Semiconductor CdO as a Blocking Layer Material on DSSC Electrode: Mechanism and Application

We fabricated dye-sensitized solar cells (DSSCs) with SnO2 nanoparticles coated with thin layers of CdO on the surfaces into a core-shell-type structure with various Cd/Sn ratios, and studied their effects on the DSSC performance as a function of the CdO shell thickness. CdO is an n-type semiconductor with a conduction band edge lower than that of SnO2 and, thus, has not been considered as a blocking layer material in the previous studies. The overall conversion efficiency of the DSSC was increased until the Cd/Sn ratio was 0.10, but was dramatically decreased when Cd/Sn was 0.20, compared with that of pure SnO2. The DSSC with Cd/Sn = 0.05 showed an efficiency of 3.25%, which is improved by 59% from that of pure SnO2. The influences of the CdO shells were studied by X-ray diffraction, nitrogen adsorption, dye adsorption, scanning and transmission electron microscopy, UV-vis diffuse reflectance spectroscopy, and electrochemical measurements.

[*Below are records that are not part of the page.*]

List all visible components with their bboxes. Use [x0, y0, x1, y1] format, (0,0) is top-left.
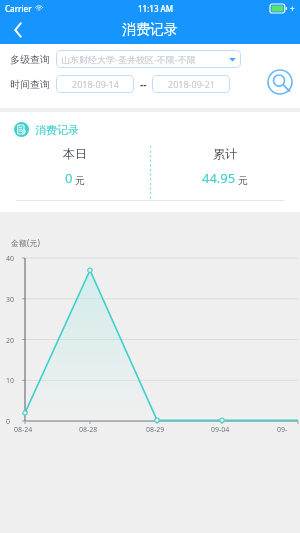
staticText: 09-04: [211, 425, 230, 435]
staticText: 2018-09-14: [72, 78, 119, 90]
staticText: 40: [6, 254, 15, 264]
staticText: 0: [65, 169, 73, 187]
staticText: 山东财经大学-圣井校区-不限-不限: [61, 53, 196, 65]
staticText: 44.95: [202, 169, 236, 187]
button[interactable]: 2018-09-21: [152, 75, 230, 93]
staticText: 消费记录: [35, 123, 79, 137]
staticText: 08-29: [146, 425, 165, 435]
staticText: 累计: [213, 146, 237, 161]
staticText: --: [140, 77, 147, 91]
staticText: 2018-09-21: [168, 78, 215, 90]
staticText: 0: [6, 417, 11, 427]
staticText: 08-24: [14, 425, 33, 435]
staticText: 元: [238, 174, 248, 187]
staticText: 多级查询: [10, 53, 50, 66]
staticText: 30: [6, 295, 15, 305]
staticText: 消费记录: [122, 21, 178, 39]
staticText: 本日: [63, 146, 87, 161]
staticText: 09-: [277, 425, 288, 435]
staticText: 元: [75, 174, 85, 187]
staticText: Carrier: [5, 3, 32, 14]
staticText: 11:13 AM: [138, 3, 174, 14]
button[interactable]: Search: [267, 69, 293, 95]
staticText: +: [290, 3, 295, 14]
button[interactable]: 2018-09-14: [56, 75, 134, 93]
staticText: 20: [6, 336, 15, 346]
button[interactable]: 山东财经大学-圣井校区-不限-不限: [56, 50, 241, 68]
staticText: 08-28: [79, 425, 98, 435]
button[interactable]: Back: [4, 16, 32, 44]
staticText: 金额(元): [11, 237, 40, 248]
staticText: 10: [6, 376, 15, 386]
staticText: 时间查询: [10, 78, 50, 91]
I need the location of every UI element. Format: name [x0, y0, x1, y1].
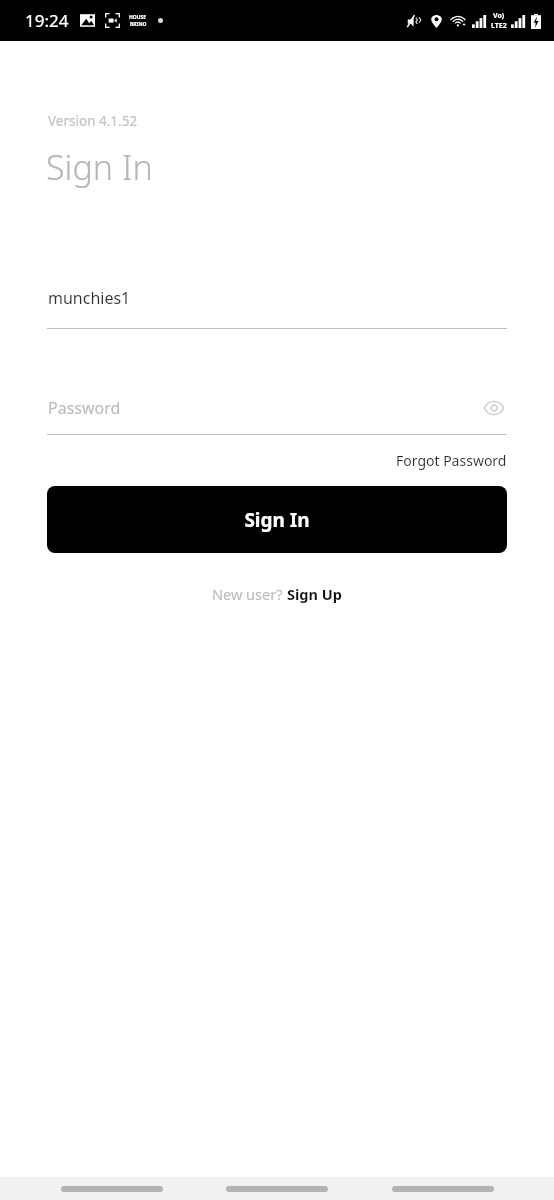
staticText: BRINO — [130, 21, 147, 28]
staticText: Version 4.1.52 — [48, 112, 138, 130]
button[interactable]: Sign In — [47, 486, 507, 553]
button[interactable]: Navigation button — [389, 1179, 497, 1199]
staticText: 19:24 — [25, 9, 69, 32]
button[interactable]: Show password — [481, 395, 507, 421]
button[interactable]: Password — [47, 395, 507, 435]
button[interactable]: Navigation button — [58, 1179, 166, 1199]
staticText: HOUSE — [129, 14, 147, 21]
staticText: Password — [48, 397, 481, 419]
button[interactable]: munchies1 — [47, 287, 507, 329]
staticText: LTE2 — [491, 21, 507, 31]
staticText: munchies1 — [48, 287, 131, 309]
button[interactable]: Navigation button — [223, 1179, 331, 1199]
staticText: Forgot Password — [396, 451, 507, 470]
staticText: Sign In — [244, 507, 310, 533]
button[interactable]: Forgot Password — [396, 451, 507, 470]
staticText: Sign Up — [287, 584, 342, 604]
staticText: Sign In — [46, 144, 153, 190]
button[interactable]: New user? — [212, 584, 342, 604]
staticText: New user? — [212, 584, 287, 604]
staticText: Vo) — [493, 11, 505, 21]
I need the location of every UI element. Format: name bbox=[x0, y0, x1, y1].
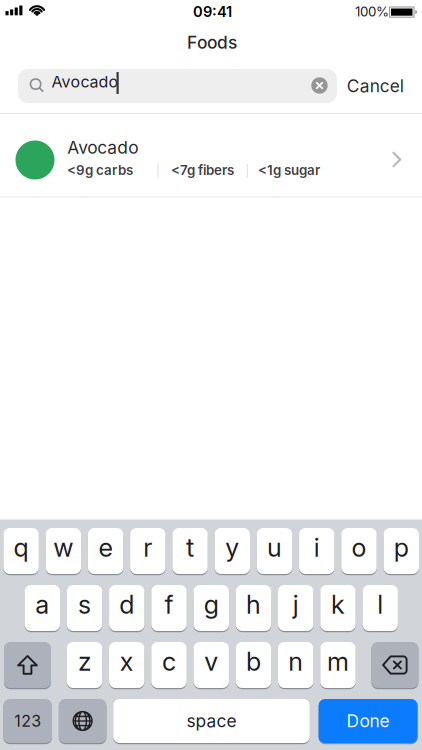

When the Cd-content is low, the flat band potential of the electrode, determined by the Mott-Schottky analyses, was negatively shifted, and the electron density accumulated into the electrode, determined by analyzing the chronoamperometry data, was decreased from those of pure SnO2. In addition, the amount of adsorbed dye molecules oil the SnO2 surface was increased. Since the CdO shell thickness is very small, the semiconductor properties of CdO do not appear in these samples. These changes of the physicochemical properties of SnO2 by the thin CdO shells improved the conversion efficiency and the effects of the CdO shells could be explained with the high basicity of CdO. However, when the Cd/Sn ratio was 0.20, the CdO shell became thick enough to show a narrower band gap and a lower conduction band edge than those SnO2, whose negative effects were more than offset those from the basicity of the CdO shell, and the conversion efficiency was greatly suppressed.